Затем твой большой лифчик, Биг, обхватывает тебя, словно лошадиная упряжь. Этот проклятый больничный запах холодным туманом окутывает тебя.
И моя Бигги уходит, анестезированная, стерилизованная, облаченная в нечто бесформенное, напоминающее флакон с декстрозой, который ты увидишь сегодня позже, перевернутым кверху дном, заливающим глюкозную силу в престарелых пациентов.
Ты вырываешься на минутку поболтать с другими сестрами и санитарками в кафетерии. Они рассказывают друг другу, когда их мужья вернулись домой вчера вечером, и я знаю, что ты говоришь им: «Мой Богус сейчас в кровати с нашим Кольмом. А ночью он спал со мной».
Но ночью, Биг, ты сказала:
— Твой отец — старый мудак.
Я никогда раньше не слышал, чтобы ты выражалась подобным образом.

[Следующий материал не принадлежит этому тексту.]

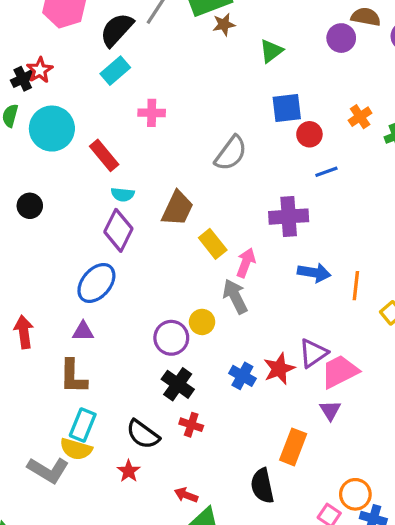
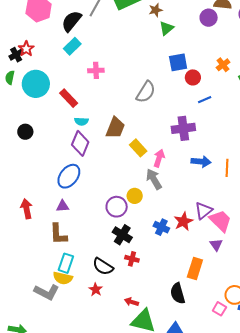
brown star: (224, 24) -> (156, 10), moved
pink trapezoid: (340, 372) -> (220, 221), turned 75

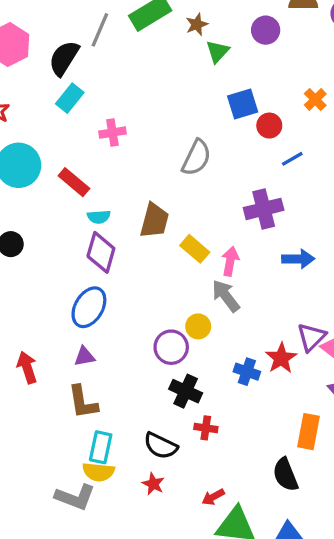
purple circle: (209, 18) -> (266, 30), moved
red arrow: (132, 302) -> (213, 497), turned -40

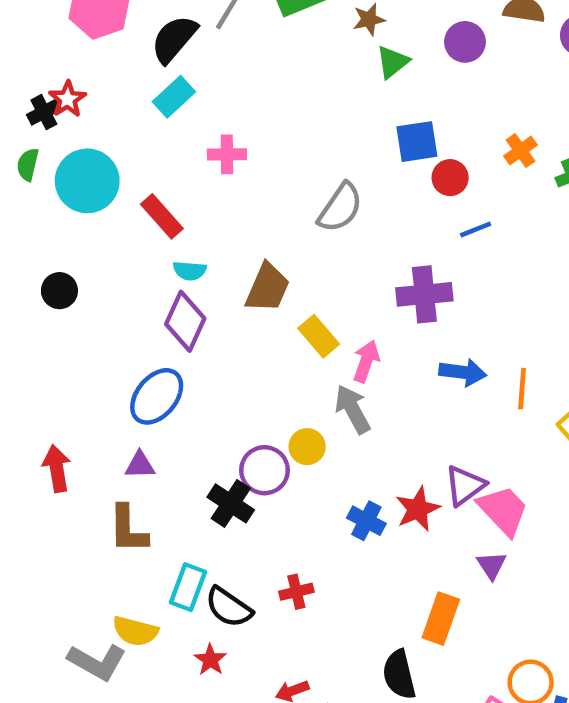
black cross: (186, 391) -> (231, 503), moved
red cross: (206, 428) -> (296, 592), turned -30
cyan rectangle: (101, 447) -> (188, 587), moved

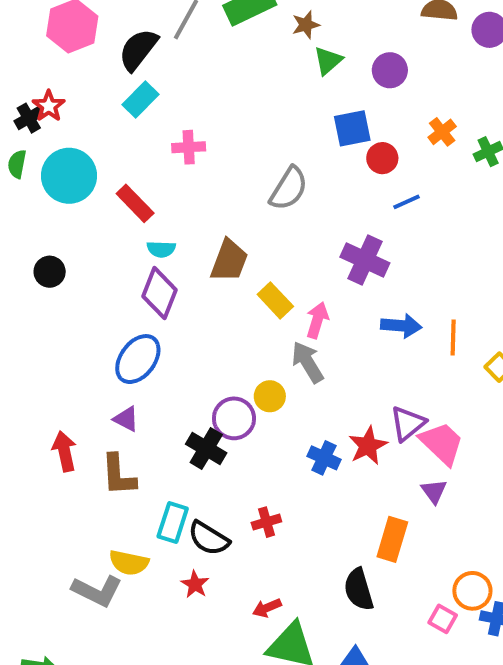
purple circle: (465, 42) -> (390, 70), moved
purple cross: (424, 294) -> (365, 260), turned 33
purple triangle: (140, 465) -> (126, 419), turned 32
red arrow: (57, 468) -> (64, 451), moved

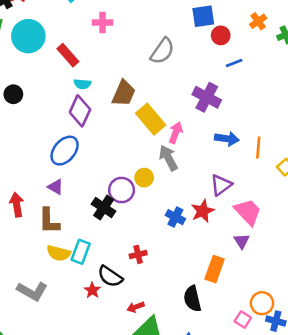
yellow rectangle: (275, 300) -> (151, 119), size x1.4
purple triangle: (408, 423) -> (221, 185), moved
black semicircle: (209, 538) -> (110, 276), moved
yellow semicircle: (129, 563) -> (59, 253), moved

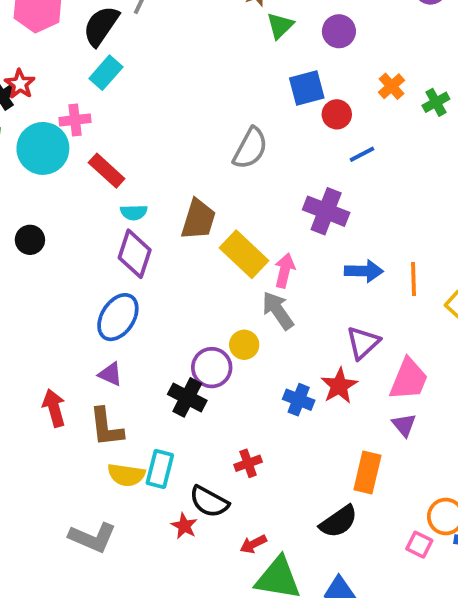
pink cross: (102, 22) -> (75, 120), moved
pink trapezoid: (248, 212) -> (409, 379), turned 72
black semicircle: (192, 299) -> (339, 522), turned -105

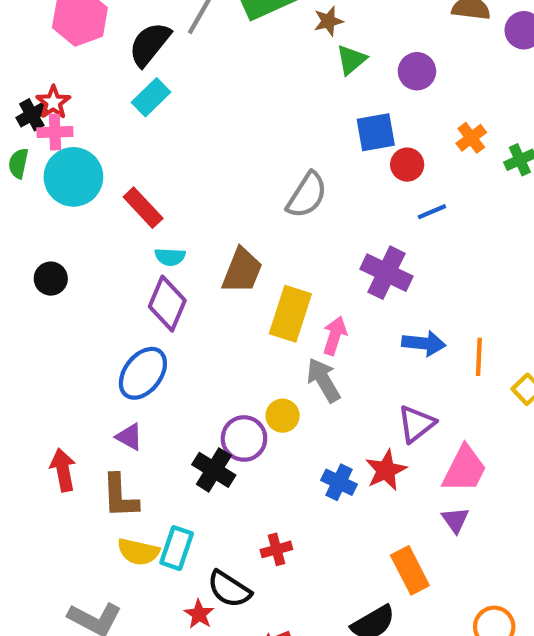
pink cross: (75, 120) -> (55, 132), moved
yellow rectangle: (244, 254) -> (290, 314), turned 60
orange rectangle: (367, 473) -> (410, 570), turned -45

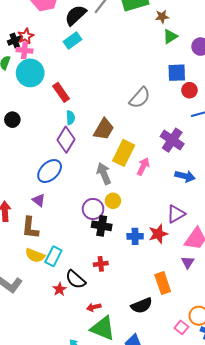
cyan semicircle: (170, 257) -> (70, 118), turned -104
gray arrow: (323, 380) -> (104, 174), moved
black cross: (214, 470) -> (102, 226), moved, turned -30
blue cross: (339, 482) -> (135, 236), turned -35

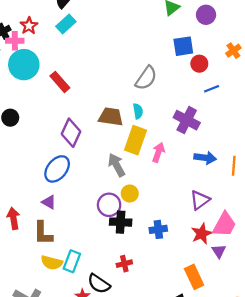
red star: (26, 36) -> (29, 26), moved
cyan semicircle: (70, 118) -> (138, 111), moved
brown trapezoid: (104, 129) -> (111, 117), turned -105
red star: (158, 234) -> (202, 234), moved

Разумеется, я с тобой согласился, и ты спросила:
— Чего он хочет от тебя?
— Чтобы я разбил себе морду в кровь, — говорю я.
— Именно это ты и делаешь, — отвечаешь ты, Биг. — Чего еще ему надо?

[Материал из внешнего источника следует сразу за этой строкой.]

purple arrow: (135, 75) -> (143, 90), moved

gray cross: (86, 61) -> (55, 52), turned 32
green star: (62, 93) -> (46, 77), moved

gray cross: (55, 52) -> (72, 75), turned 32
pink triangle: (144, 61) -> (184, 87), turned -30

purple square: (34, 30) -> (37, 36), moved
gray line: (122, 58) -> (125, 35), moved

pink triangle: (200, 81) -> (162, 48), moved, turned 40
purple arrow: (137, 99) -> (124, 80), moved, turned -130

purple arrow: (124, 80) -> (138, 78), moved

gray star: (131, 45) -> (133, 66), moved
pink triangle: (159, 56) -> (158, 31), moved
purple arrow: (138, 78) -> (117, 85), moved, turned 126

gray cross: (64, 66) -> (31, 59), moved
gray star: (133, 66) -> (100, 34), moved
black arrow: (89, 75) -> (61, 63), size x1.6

— Должно быть, он ждет, — говорю я, — что я скажу ему, что он был во всем прав. Он хочет, чтобы я приполз к нему на коленях и принялся целовать его антисептические докторские башмаки. А потом я должен сказать ему: «Отец, я хочу быть профессиональным человеком».
— Но это не смешно, Богус, — говоришь ты.
А я-то считал, что всегда могу рассчитывать на твое чувство юмора, Биг.
— Это последний год, Биг, — говорю я тебе. — Мы снова вернемся в Европу, и ты сможешь снова кататься на лыжах.
Но ты лишь вздыхаешь:
— Да пошел ты к… — Никогда раньше я не слышал, чтобы ты так выражалась.
Затем ты растягиваешься рядом со мной в постели, листая журнал о лыжном спорте, хотя я не раз говорил тебе, что читать в таком положении вредно.
Когда ты читаешь, Биг, ты упираешься подбородком в свою высокую грудь; твои густые, подстриженные до плеч волосы медового цвета падают вперед, закрывая щеки, и мне виден лишь торчащий кончик твоего острого носа.
А ты всегда читаешь лыжный журнал, да, Бигги? Возможно, ты делаешь это не нарочно, а просто хочешь напомнить мне, чего я тебя лишил, а? Когда ты натыкаешься на манящий альпийский пейзаж, ты говоришь:
— О, посмотри, Богус. Кажется, мы тут были? Кажется, это где-то возле Зелла, или — нет! Мариа Зелл, да? Ты только посмотри, как они высыпают из поезда. Господи, ты только взгляни на эти горы, Богус…
— Но мы сейчас в Айове, Биг, — напоминаю я тебе. — Завтра мы отправимся на кукурузное поле покататься. Поищем пологий склон. Будет еще проще, если мы найдем какого-нибудь борова с покатой спиной. Мы можем намазать его грязью, я задеру ему рыло вверх, и ты сможешь скатиться на лыжах между его ушей к хвосту. Удовольствие, может быть, не такое уж и большое, но…
— Я ничего такого не имела в виду, Богус, — обижаешься ты. — Я просто хотела, чтобы ты полюбовался картинкой.
Но почему я не могу оставить тебя в покое? Я продолжаю:
— Я могу привязать тебя сзади к машине, Биг. Это будет тот еще слалом: между кукурузных стеблей, в погоне за фазанами! Я завтра же организую поездку в Корваир.